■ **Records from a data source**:
--

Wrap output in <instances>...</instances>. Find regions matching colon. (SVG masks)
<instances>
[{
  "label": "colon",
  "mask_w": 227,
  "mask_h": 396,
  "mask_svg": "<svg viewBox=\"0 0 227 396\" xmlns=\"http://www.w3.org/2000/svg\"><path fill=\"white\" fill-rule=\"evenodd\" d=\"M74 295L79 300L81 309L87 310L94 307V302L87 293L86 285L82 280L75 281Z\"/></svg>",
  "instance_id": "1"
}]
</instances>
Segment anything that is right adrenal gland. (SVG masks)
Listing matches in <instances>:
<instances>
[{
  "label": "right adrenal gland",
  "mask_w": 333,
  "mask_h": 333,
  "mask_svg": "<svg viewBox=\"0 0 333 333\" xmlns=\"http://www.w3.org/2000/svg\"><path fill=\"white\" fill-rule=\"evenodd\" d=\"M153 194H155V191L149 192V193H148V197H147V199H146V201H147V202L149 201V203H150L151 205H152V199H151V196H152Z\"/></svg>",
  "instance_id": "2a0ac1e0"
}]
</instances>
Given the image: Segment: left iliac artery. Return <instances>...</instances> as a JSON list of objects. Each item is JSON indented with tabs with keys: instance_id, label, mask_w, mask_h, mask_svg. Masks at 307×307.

--

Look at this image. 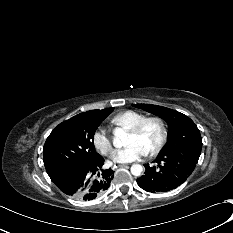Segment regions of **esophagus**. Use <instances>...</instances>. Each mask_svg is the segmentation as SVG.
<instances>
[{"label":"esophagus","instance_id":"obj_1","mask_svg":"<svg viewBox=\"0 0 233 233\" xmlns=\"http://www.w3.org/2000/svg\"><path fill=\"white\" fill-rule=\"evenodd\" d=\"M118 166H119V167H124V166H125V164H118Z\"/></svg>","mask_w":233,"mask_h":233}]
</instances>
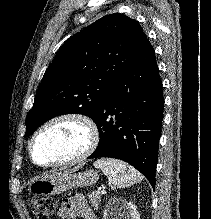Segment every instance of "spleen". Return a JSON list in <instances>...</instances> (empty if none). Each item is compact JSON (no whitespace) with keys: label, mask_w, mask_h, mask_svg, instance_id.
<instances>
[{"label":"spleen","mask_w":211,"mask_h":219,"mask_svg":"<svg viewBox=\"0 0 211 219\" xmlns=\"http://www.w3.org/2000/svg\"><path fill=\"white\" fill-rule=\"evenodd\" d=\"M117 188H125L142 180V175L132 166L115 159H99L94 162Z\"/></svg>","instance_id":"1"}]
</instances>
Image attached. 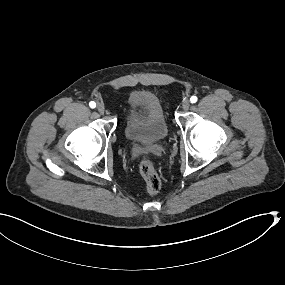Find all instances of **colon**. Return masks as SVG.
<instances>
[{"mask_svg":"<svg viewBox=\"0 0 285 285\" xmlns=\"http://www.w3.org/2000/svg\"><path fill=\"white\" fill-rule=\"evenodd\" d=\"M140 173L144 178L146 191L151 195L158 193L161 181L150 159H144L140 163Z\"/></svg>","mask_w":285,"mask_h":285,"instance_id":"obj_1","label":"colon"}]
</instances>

--

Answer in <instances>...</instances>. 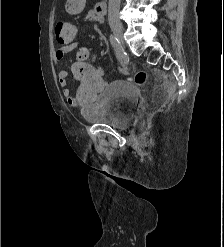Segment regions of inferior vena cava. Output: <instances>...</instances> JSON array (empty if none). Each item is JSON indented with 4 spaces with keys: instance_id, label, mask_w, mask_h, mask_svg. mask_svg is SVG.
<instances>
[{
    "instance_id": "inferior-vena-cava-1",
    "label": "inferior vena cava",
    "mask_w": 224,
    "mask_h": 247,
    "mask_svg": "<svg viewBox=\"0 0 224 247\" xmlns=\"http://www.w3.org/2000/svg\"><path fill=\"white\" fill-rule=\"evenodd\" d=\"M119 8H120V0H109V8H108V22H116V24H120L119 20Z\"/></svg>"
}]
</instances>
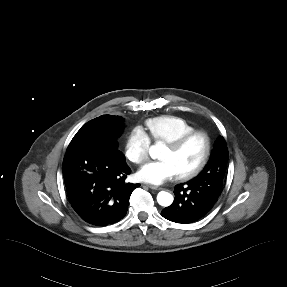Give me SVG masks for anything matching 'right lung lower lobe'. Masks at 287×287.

--

■ **Problem to solve**:
Retype only the lines above between the line with "Wrap output in" and the line with "Given the image: Segment: left", counting those two lines as well, and keep every character as it is.

■ **Solution for this exercise**:
Wrap output in <instances>...</instances>. Find regions matching colon. (SVG masks)
<instances>
[{
  "label": "colon",
  "mask_w": 227,
  "mask_h": 396,
  "mask_svg": "<svg viewBox=\"0 0 227 396\" xmlns=\"http://www.w3.org/2000/svg\"><path fill=\"white\" fill-rule=\"evenodd\" d=\"M74 295L79 300L81 309L87 310L94 307V302L87 293L86 285L82 280L75 281Z\"/></svg>",
  "instance_id": "1"
}]
</instances>
Segment anything that is right adrenal gland. (SVG masks)
Listing matches in <instances>:
<instances>
[{
  "label": "right adrenal gland",
  "mask_w": 333,
  "mask_h": 333,
  "mask_svg": "<svg viewBox=\"0 0 333 333\" xmlns=\"http://www.w3.org/2000/svg\"><path fill=\"white\" fill-rule=\"evenodd\" d=\"M153 194H155V191L149 192V193H148V197H147V199H146V201H147V202L149 201V203H150L151 205H152V199H151V196H152Z\"/></svg>",
  "instance_id": "2a0ac1e0"
}]
</instances>
Given the image: Segment: left iliac artery. Return <instances>...</instances> as a JSON list of objects. Each item is JSON indented with tabs with keys: instance_id, label, mask_w, mask_h, mask_svg. Masks at 307×307.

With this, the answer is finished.